**Prompt:** Print all the data that follows exactly, images excluded.

**Data to process:**
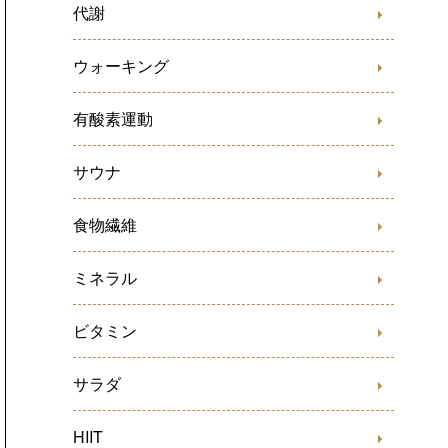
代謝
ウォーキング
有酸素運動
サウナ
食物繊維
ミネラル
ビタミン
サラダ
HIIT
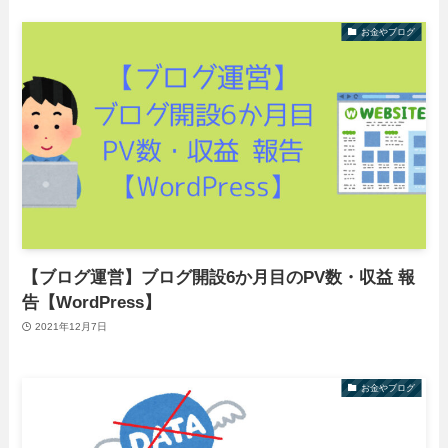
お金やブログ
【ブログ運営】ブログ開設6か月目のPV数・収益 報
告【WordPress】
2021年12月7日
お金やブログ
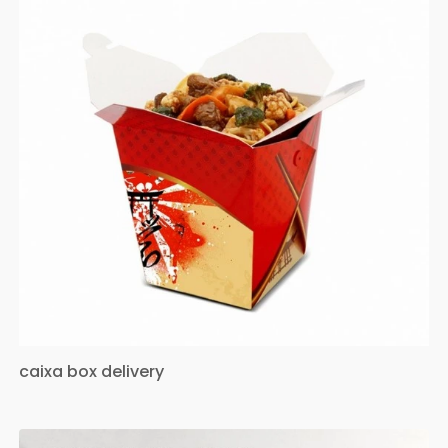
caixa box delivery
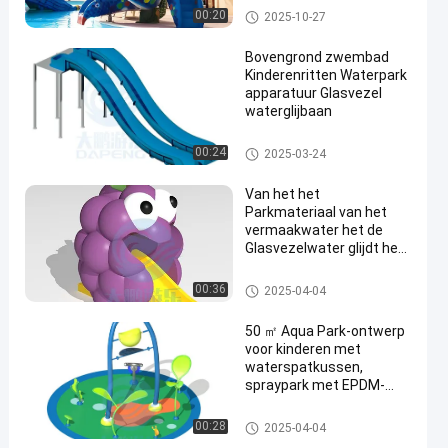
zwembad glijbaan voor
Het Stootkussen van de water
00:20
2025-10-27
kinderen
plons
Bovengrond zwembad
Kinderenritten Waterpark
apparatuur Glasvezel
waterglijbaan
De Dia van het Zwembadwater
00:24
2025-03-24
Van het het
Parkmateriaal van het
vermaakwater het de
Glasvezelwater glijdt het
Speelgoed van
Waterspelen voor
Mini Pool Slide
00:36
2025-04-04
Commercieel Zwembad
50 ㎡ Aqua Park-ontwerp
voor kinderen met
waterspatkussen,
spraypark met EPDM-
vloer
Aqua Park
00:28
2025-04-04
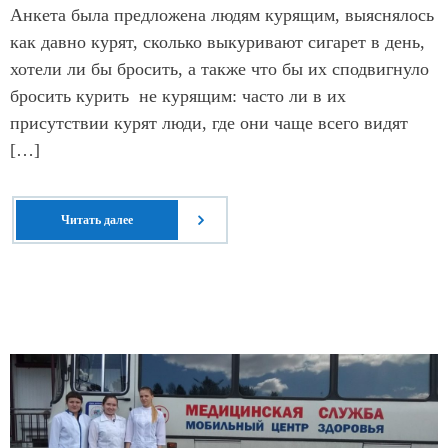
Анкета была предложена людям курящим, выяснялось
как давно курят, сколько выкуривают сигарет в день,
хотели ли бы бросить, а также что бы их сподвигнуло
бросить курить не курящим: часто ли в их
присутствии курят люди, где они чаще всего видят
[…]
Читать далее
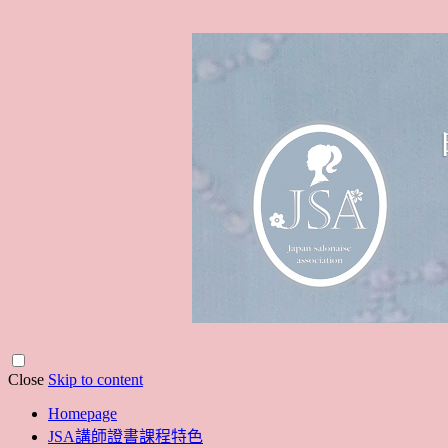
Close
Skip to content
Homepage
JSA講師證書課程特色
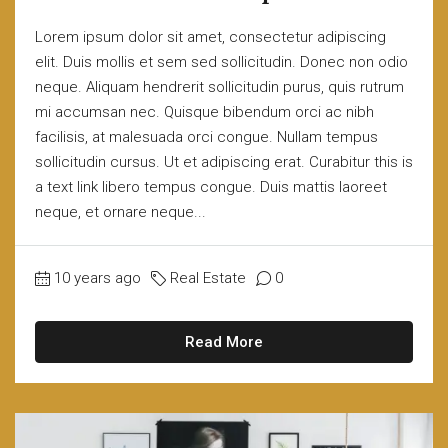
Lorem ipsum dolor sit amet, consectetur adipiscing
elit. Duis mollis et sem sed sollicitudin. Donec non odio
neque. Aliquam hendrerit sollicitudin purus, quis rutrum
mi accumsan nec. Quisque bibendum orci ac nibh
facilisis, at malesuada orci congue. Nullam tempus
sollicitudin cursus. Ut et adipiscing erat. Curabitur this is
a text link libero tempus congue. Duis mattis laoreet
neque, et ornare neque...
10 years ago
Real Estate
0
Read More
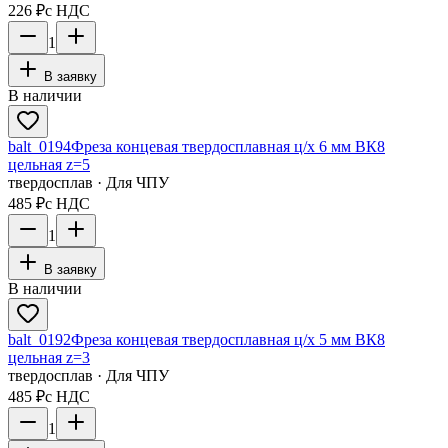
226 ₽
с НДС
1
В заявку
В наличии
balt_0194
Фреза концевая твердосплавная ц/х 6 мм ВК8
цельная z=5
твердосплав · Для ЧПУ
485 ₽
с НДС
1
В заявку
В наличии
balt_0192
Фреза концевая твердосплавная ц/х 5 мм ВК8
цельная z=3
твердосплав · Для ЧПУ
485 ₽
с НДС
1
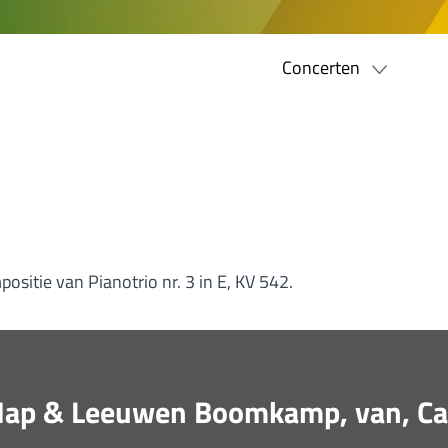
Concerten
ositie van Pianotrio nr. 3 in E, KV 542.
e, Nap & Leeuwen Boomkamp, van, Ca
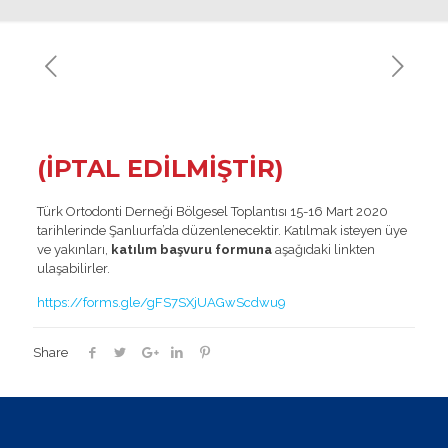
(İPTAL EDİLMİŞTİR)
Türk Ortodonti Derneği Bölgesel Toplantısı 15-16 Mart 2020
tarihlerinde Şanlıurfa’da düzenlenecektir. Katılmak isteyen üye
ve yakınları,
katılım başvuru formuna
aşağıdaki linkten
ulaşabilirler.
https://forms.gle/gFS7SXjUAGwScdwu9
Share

**Exercise solution:**
代謝
ウォーキング
有酸素運動
サウナ
食物繊維
ミネラル
ビタミン
サラダ
HIIT
お金やブログ
【ブログ運営】ブログ開設6か月目のPV数・収益 報
告【WordPress】
2021年12月7日
お金やブログ
caixa box delivery
zwembad glijbaan voor
Het Stootkussen van de water
00:20
2025-10-27
kinderen
plons
Bovengrond zwembad
Kinderenritten Waterpark
apparatuur Glasvezel
waterglijbaan
De Dia van het Zwembadwater
00:24
2025-03-24
Van het het
Parkmateriaal van het
vermaakwater het de
Glasvezelwater glijdt het
Speelgoed van
Waterspelen voor
Mini Pool Slide
00:36
2025-04-04
Commercieel Zwembad
50 ㎡ Aqua Park-ontwerp
voor kinderen met
waterspatkussen,
spraypark met EPDM-
vloer
Aqua Park
00:28
2025-04-04
Анкета была предложена людям курящим, выяснялось
как давно курят, сколько выкуривают сигарет в день,
хотели ли бы бросить, а также что бы их сподвигнуло
бросить курить не курящим: часто ли в их
присутствии курят люди, где они чаще всего видят
[…]
Читать далее
Close
Skip to content
Homepage
JSA講師證書課程特色
Lorem ipsum dolor sit amet, consectetur adipiscing
elit. Duis mollis et sem sed sollicitudin. Donec non odio
neque. Aliquam hendrerit sollicitudin purus, quis rutrum
mi accumsan nec. Quisque bibendum orci ac nibh
facilisis, at malesuada orci congue. Nullam tempus
sollicitudin cursus. Ut et adipiscing erat. Curabitur this is
a text link libero tempus congue. Duis mattis laoreet
neque, et ornare neque...
10 years ago
Real Estate
0
Read More
226 ₽
с НДС
1
В заявку
В наличии
balt_0194
Фреза концевая твердосплавная ц/х 6 мм ВК8
цельная z=5
твердосплав · Для ЧПУ
485 ₽
с НДС
1
В заявку
В наличии
balt_0192
Фреза концевая твердосплавная ц/х 5 мм ВК8
цельная z=3
твердосплав · Для ЧПУ
485 ₽
с НДС
1
Concerten
ositie van Pianotrio nr. 3 in E, KV 542.
e, Nap & Leeuwen Boomkamp, van, Ca
(İPTAL EDİLMİŞTİR)
Türk Ortodonti Derneği Bölgesel Toplantısı 15-16 Mart 2020
tarihlerinde Şanlıurfa’da düzenlenecektir. Katılmak isteyen üye
ve yakınları,
katılım başvuru formuna
aşağıdaki linkten
ulaşabilirler.
https://forms.gle/gFS7SXjUAGwScdwu9
Share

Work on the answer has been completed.